内容简介:
Why do we care so much about celebrities? Who decides who gets to be a star? Do celebrities deserve the outsized attention they receive? Sharon Marcus challenges everything you thought you knew about our obsession with fame. Drawing on scrapbooks, diaries, and vintage fan mail, she traces celebrity culture back to its nineteenth-century roots, when people the world over found themselves captivated by celebrity chefs, bad-boy poets, and actors such as the "divine" Sarah Bernhardt, as famous in her day as the Beatles in theirs. The Drama of Celebrity reveals how journalists, the public, and celebrities themselves all compete to shape the stories we tell about celebrities and fans, resulting in a high-stakes drama as endless as it is unpredictable.
作者简介:
Sharon Marcus is the Orlando Harriman Professor of English and Comparative Literature at Columbia University.

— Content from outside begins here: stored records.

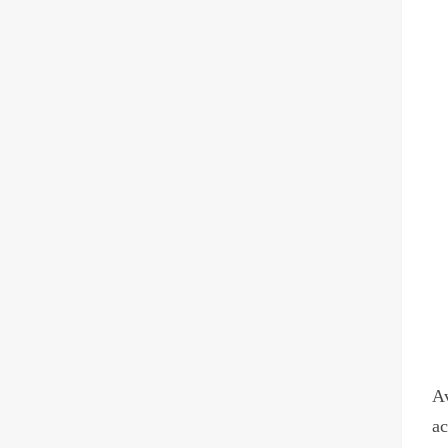
Av
ac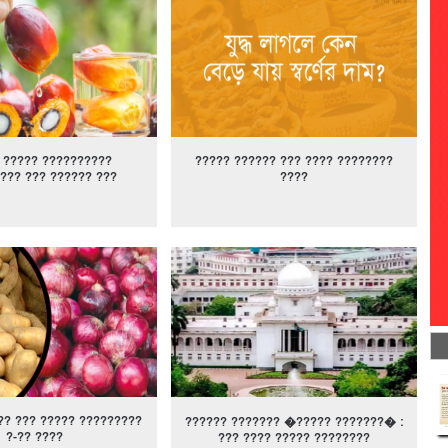
 ????? ??????????
????? ?????? ??? ???? ????????
??? ??? ?????? ???
????
?? ??? ????? ?????????
?????? ??????? �????? ???????� :
?-?? ????
??? ???? ????? ????????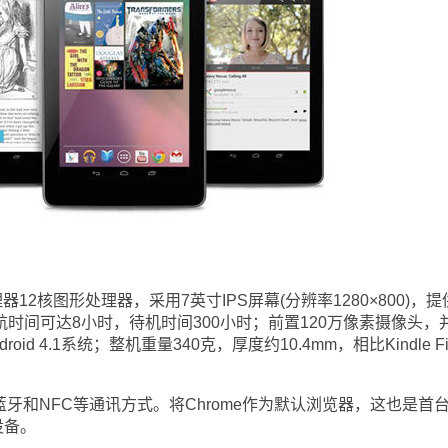
处理器12核图形处理器，采用7英寸IPS屏幕(分辨率1280×800)，提
续航时间可达8小时，待机时间300小时；前置120万像素摄像头，
d 4.1系统；整机重量340克，厚度约10.4mm，相比Kindle Fi
、蓝牙和NFC等通讯方式。将Chrome作为默认浏览器，这也是首
设备。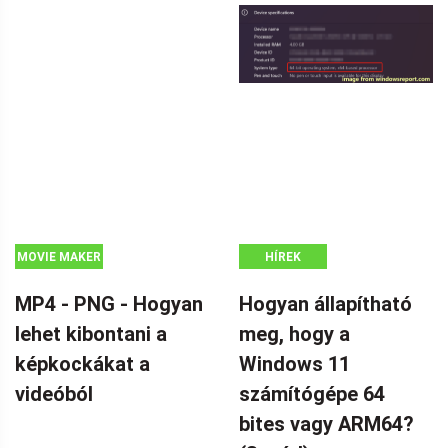
MOVIE MAKER
HÍREK
TIPPEK
MP4 - PNG - Hogyan
Hogyan állapítható
lehet kibontani a
meg, hogy a
képkockákat a
Windows 11
videóból
számítógépe 64
bites vagy ARM64?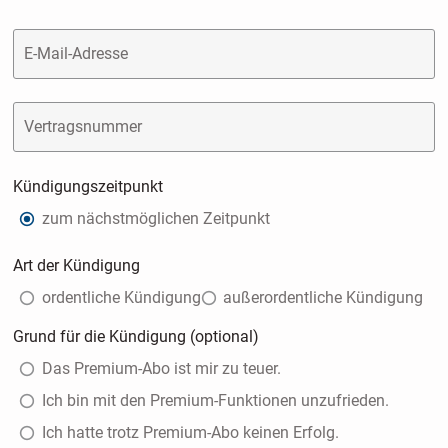
E-Mail-Adresse
Vertragsnummer
Kündigungszeitpunkt
zum nächstmöglichen Zeitpunkt
Art der Kündigung
ordentliche Kündigung
außerordentliche Kündigung
Grund für die Kündigung (optional)
Das Premium-Abo ist mir zu teuer.
Ich bin mit den Premium-Funktionen unzufrieden.
Ich hatte trotz Premium-Abo keinen Erfolg.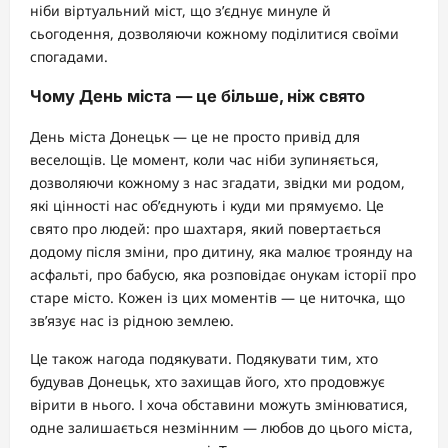
ніби віртуальний міст, що з’єднує минуле й
сьогодення, дозволяючи кожному поділитися своїми
спогадами.
Чому День міста — це більше, ніж свято
День міста Донецьк — це не просто привід для
веселощів. Це момент, коли час ніби зупиняється,
дозволяючи кожному з нас згадати, звідки ми родом,
які цінності нас об’єднують і куди ми прямуємо. Це
свято про людей: про шахтаря, який повертається
додому після зміни, про дитину, яка малює троянду на
асфальті, про бабусю, яка розповідає онукам історії про
старе місто. Кожен із цих моментів — це ниточка, що
зв’язує нас із рідною землею.
Це також нагода подякувати. Подякувати тим, хто
будував Донецьк, хто захищав його, хто продовжує
вірити в нього. І хоча обставини можуть змінюватися,
одне залишається незмінним — любов до цього міста,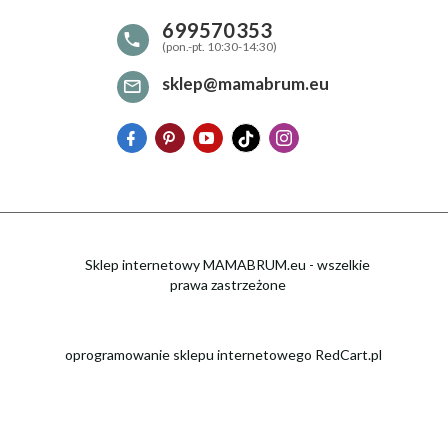
699570353
sklep@mamabrum.eu
Sklep internetowy MAMABRUM.eu - wszelkie
prawa zastrzeżone
oprogramowanie sklepu internetowego
RedCart.pl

She specializes in nineteenth-century British and French literature and culture, and teaches courses on the 19th-century novel in England and France, particularly in relation to the history of urbanism and architecture; gender and sexuality studies; narrative theory; and 19th-century theater and performance. Marcus has received Fulbright, Woodrow Wilson, and ACLS fellowships, and a Gerry Lenfest Distinguished Faculty Award at Columbia. She is one of the senior editors of Public Culture, as well as a founding editor and Fiction Review Editor of Public Books. Marcus is the author of Apartment Stories: City and Home in Nineteenth-Century Paris and London (University of California Press, 1999), which received an honorable mention for the MLA Scaglione Prize for best book in comparative literature, and Between Women: Friendship, Desire, and Marriage in Victorian England (Princeton: 2007). Between Women has been translated into Spanish and won the Perkins Prize for best study of narrative, the Albion prize for best book on Britain after 1800, the Alan Bray Memorial award for best book in queer studies, and a Lambda Literary award for best book in LGBT studies. With Stephen Best, she edited a special issue of Representations on "The Way We Read Now" that has been important within the growing field, in literary criticism and cultural studies, of postcritique. Before joining Columbia in 2003, Marcus taught for many years at the University of California, Berkeley. She received her B.A. from Brown University and her Ph.D. from the Johns Hopkins University Humanities Center.